(Document structure recognition data)

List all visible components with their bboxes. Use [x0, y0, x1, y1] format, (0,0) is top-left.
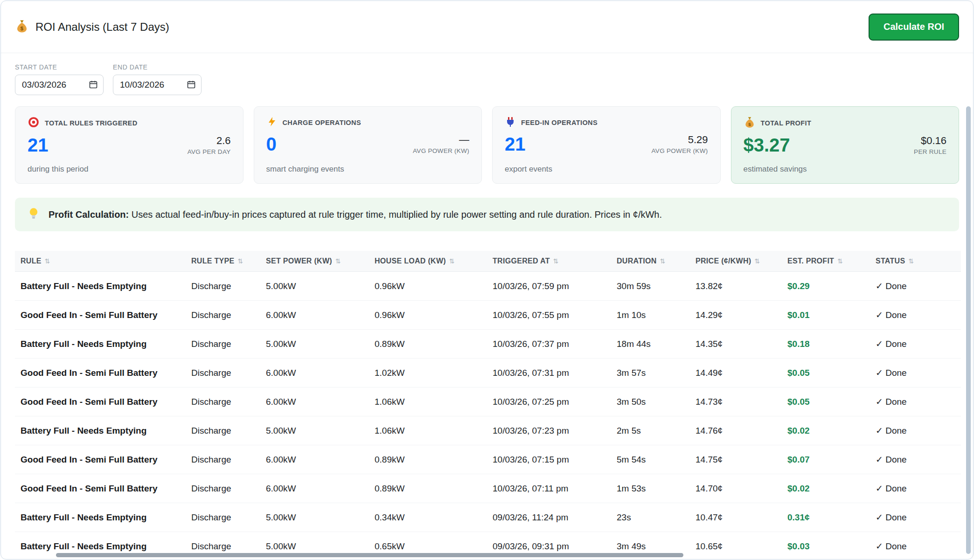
calendar-icon[interactable]	[89, 80, 98, 91]
column-label: TRIGGERED AT	[493, 257, 550, 265]
cell-price: 14.29¢	[690, 301, 782, 330]
cell-est_profit: $0.02	[782, 474, 870, 503]
table-header-row: RULE⇅RULE TYPE⇅SET POWER (KW)⇅HOUSE LOAD…	[15, 251, 961, 272]
calendar-icon[interactable]	[187, 80, 196, 91]
cell-duration: 2m 5s	[611, 416, 690, 445]
banner-text: Uses actual feed-in/buy-in prices captur…	[132, 209, 662, 220]
column-header-set_power[interactable]: SET POWER (KW)⇅	[260, 251, 369, 272]
roi-analysis-panel: $ ROI Analysis (Last 7 Days) Calculate R…	[0, 0, 974, 560]
svg-text:$: $	[21, 25, 24, 31]
cell-set_power: 5.00kW	[260, 272, 369, 301]
stat-card-side-value: $0.16	[914, 135, 946, 147]
cell-house_load: 0.96kW	[369, 272, 487, 301]
cell-status: ✓ Done	[870, 532, 961, 560]
cell-rule_type: Discharge	[186, 301, 260, 330]
page-title: ROI Analysis (Last 7 Days)	[35, 21, 169, 34]
horizontal-scrollbar[interactable]	[56, 553, 683, 557]
stat-card-value: 0	[266, 134, 277, 154]
cell-house_load: 1.06kW	[369, 387, 487, 416]
cell-price: 13.82¢	[690, 272, 782, 301]
stat-card-title: TOTAL RULES TRIGGERED	[45, 119, 138, 127]
cell-set_power: 5.00kW	[260, 416, 369, 445]
cell-est_profit: $0.03	[782, 532, 870, 560]
cell-set_power: 6.00kW	[260, 445, 369, 474]
cell-rule: Good Feed In - Semi Full Battery	[15, 359, 186, 387]
sort-icon: ⇅	[908, 257, 914, 265]
cell-triggered_at: 10/03/26, 07:11 pm	[487, 474, 611, 503]
target-icon	[28, 116, 40, 130]
column-label: STATUS	[876, 257, 905, 265]
cell-price: 10.47¢	[690, 503, 782, 532]
cell-rule_type: Discharge	[186, 474, 260, 503]
title-group: $ ROI Analysis (Last 7 Days)	[15, 19, 169, 35]
stat-card-footer: during this period	[28, 165, 231, 174]
cell-set_power: 6.00kW	[260, 387, 369, 416]
table-row: Good Feed In - Semi Full BatteryDischarg…	[15, 301, 961, 330]
cell-rule_type: Discharge	[186, 503, 260, 532]
end-date-input-wrap	[113, 75, 202, 95]
cell-status: ✓ Done	[870, 387, 961, 416]
table-row: Battery Full - Needs EmptyingDischarge5.…	[15, 330, 961, 359]
column-header-est_profit[interactable]: EST. PROFIT⇅	[782, 251, 870, 272]
cell-status: ✓ Done	[870, 330, 961, 359]
cell-est_profit: $0.07	[782, 445, 870, 474]
cell-duration: 30m 59s	[611, 272, 690, 301]
cell-triggered_at: 10/03/26, 07:31 pm	[487, 359, 611, 387]
cell-est_profit: 0.31¢	[782, 503, 870, 532]
column-header-price[interactable]: PRICE (¢/KWH)⇅	[690, 251, 782, 272]
cell-status: ✓ Done	[870, 301, 961, 330]
column-header-house_load[interactable]: HOUSE LOAD (KW)⇅	[369, 251, 487, 272]
cell-duration: 18m 44s	[611, 330, 690, 359]
cell-house_load: 1.02kW	[369, 359, 487, 387]
column-header-duration[interactable]: DURATION⇅	[611, 251, 690, 272]
cell-triggered_at: 10/03/26, 07:23 pm	[487, 416, 611, 445]
sort-icon: ⇅	[553, 257, 559, 265]
moneybag-icon: $	[15, 19, 29, 35]
cell-triggered_at: 10/03/26, 07:15 pm	[487, 445, 611, 474]
cell-price: 14.49¢	[690, 359, 782, 387]
cell-duration: 3m 57s	[611, 359, 690, 387]
cell-duration: 3m 50s	[611, 387, 690, 416]
cell-rule_type: Discharge	[186, 416, 260, 445]
calculate-roi-button[interactable]: Calculate ROI	[869, 14, 959, 41]
cell-duration: 1m 53s	[611, 474, 690, 503]
cell-price: 14.35¢	[690, 330, 782, 359]
column-header-triggered_at[interactable]: TRIGGERED AT⇅	[487, 251, 611, 272]
cell-rule_type: Discharge	[186, 272, 260, 301]
cell-rule: Battery Full - Needs Emptying	[15, 503, 186, 532]
cell-house_load: 0.89kW	[369, 445, 487, 474]
cell-price: 14.76¢	[690, 416, 782, 445]
table-row: Good Feed In - Semi Full BatteryDischarg…	[15, 359, 961, 387]
cell-est_profit: $0.01	[782, 301, 870, 330]
cell-status: ✓ Done	[870, 474, 961, 503]
cell-price: 14.75¢	[690, 445, 782, 474]
column-header-rule_type[interactable]: RULE TYPE⇅	[186, 251, 260, 272]
stat-card-value: 21	[505, 134, 526, 154]
sort-icon: ⇅	[449, 257, 455, 265]
stat-card-feed-in-operations: FEED-IN OPERATIONS 21 5.29 AVG POWER (KW…	[492, 106, 721, 184]
column-header-rule[interactable]: RULE⇅	[15, 251, 186, 272]
stat-card-side-label: AVG POWER (KW)	[652, 147, 708, 154]
column-header-status[interactable]: STATUS⇅	[870, 251, 961, 272]
stat-cards: TOTAL RULES TRIGGERED 21 2.6 AVG PER DAY…	[15, 106, 959, 184]
column-label: HOUSE LOAD (KW)	[375, 257, 446, 265]
vertical-scrollbar[interactable]	[966, 106, 971, 554]
cell-set_power: 6.00kW	[260, 474, 369, 503]
stat-card-side-value: 5.29	[652, 134, 708, 146]
cell-est_profit: $0.18	[782, 330, 870, 359]
cell-set_power: 5.00kW	[260, 503, 369, 532]
stat-card-total-rules: TOTAL RULES TRIGGERED 21 2.6 AVG PER DAY…	[15, 106, 244, 184]
end-date-label: END DATE	[113, 63, 202, 71]
sort-icon: ⇅	[660, 257, 666, 265]
date-filters: START DATE END DATE	[1, 53, 973, 95]
stat-card-footer: export events	[505, 165, 708, 174]
stat-card-side-label: AVG PER DAY	[188, 148, 231, 155]
rules-table: RULE⇅RULE TYPE⇅SET POWER (KW)⇅HOUSE LOAD…	[15, 251, 961, 560]
cell-rule: Battery Full - Needs Emptying	[15, 272, 186, 301]
cell-est_profit: $0.05	[782, 387, 870, 416]
stat-card-title: TOTAL PROFIT	[761, 119, 812, 127]
cell-rule: Good Feed In - Semi Full Battery	[15, 474, 186, 503]
cell-duration: 1m 10s	[611, 301, 690, 330]
table-row: Battery Full - Needs EmptyingDischarge5.…	[15, 503, 961, 532]
stat-card-value: 21	[28, 135, 49, 155]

> **What is expected**:
The answer is every line in the data where the word "sort" appears.

> **Solution for this problem**:
sort-icon: ⇅	[908, 257, 914, 265]
sort-icon: ⇅	[553, 257, 559, 265]
sort-icon: ⇅	[449, 257, 455, 265]
sort-icon: ⇅	[660, 257, 666, 265]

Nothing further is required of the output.